Data
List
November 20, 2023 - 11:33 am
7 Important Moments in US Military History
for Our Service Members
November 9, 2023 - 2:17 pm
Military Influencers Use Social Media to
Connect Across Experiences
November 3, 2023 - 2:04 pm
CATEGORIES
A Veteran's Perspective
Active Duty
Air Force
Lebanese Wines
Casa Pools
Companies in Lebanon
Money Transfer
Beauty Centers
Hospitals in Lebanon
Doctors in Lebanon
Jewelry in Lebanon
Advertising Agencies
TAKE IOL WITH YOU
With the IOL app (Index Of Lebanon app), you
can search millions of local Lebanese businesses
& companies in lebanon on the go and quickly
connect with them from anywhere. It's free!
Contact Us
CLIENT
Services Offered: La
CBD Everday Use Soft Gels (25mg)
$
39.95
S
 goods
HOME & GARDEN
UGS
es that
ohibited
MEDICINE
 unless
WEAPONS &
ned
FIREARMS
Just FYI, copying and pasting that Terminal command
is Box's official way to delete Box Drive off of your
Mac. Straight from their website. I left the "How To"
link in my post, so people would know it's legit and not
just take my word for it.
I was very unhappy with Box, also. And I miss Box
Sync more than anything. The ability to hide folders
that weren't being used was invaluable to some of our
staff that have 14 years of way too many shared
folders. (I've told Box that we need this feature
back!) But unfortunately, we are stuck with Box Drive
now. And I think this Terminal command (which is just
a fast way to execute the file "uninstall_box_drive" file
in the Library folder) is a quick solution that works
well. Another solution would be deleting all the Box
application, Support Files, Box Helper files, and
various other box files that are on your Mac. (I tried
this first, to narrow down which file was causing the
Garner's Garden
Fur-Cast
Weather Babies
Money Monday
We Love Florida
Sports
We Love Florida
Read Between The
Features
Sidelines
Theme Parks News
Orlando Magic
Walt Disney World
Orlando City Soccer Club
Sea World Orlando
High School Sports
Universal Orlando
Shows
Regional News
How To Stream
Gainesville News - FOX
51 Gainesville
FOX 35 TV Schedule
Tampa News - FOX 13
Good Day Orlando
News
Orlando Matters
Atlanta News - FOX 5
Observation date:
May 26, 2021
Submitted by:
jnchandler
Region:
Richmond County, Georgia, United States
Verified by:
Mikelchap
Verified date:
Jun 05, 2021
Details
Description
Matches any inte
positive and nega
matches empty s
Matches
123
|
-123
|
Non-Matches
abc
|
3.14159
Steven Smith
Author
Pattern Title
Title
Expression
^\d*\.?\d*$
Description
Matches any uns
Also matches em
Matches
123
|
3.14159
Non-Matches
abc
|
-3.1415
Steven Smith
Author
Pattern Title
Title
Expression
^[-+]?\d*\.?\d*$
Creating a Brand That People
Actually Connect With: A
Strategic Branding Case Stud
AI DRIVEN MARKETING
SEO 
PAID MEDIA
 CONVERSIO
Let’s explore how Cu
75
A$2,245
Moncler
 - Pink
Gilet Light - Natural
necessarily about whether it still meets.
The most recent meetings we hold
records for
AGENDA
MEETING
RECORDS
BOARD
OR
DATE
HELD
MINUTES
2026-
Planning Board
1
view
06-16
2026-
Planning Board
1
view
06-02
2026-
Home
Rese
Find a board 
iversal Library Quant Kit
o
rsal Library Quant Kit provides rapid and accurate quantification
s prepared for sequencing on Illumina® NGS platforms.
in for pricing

What is required
Nothing but the lines above from the one containing "well. Another solution" through the one containing "Matches any uns" should appear in the answer, each repeated exactly.

Reply to the exercise
well. Another solution would be deleting all the Box
application, Support Files, Box Helper files, and
various other box files that are on your Mac. (I tried
this first, to narrow down which file was causing the
Garner's Garden
Fur-Cast
Weather Babies
Money Monday
We Love Florida
Sports
We Love Florida
Read Between The
Features
Sidelines
Theme Parks News
Orlando Magic
Walt Disney World
Orlando City Soccer Club
Sea World Orlando
High School Sports
Universal Orlando
Shows
Regional News
How To Stream
Gainesville News - FOX
51 Gainesville
FOX 35 TV Schedule
Tampa News - FOX 13
Good Day Orlando
News
Orlando Matters
Atlanta News - FOX 5
Observation date:
May 26, 2021
Submitted by:
jnchandler
Region:
Richmond County, Georgia, United States
Verified by:
Mikelchap
Verified date:
Jun 05, 2021
Details
Description
Matches any inte
positive and nega
matches empty s
Matches
123
|
-123
|
Non-Matches
abc
|
3.14159
Steven Smith
Author
Pattern Title
Title
Expression
^\d*\.?\d*$
Description
Matches any uns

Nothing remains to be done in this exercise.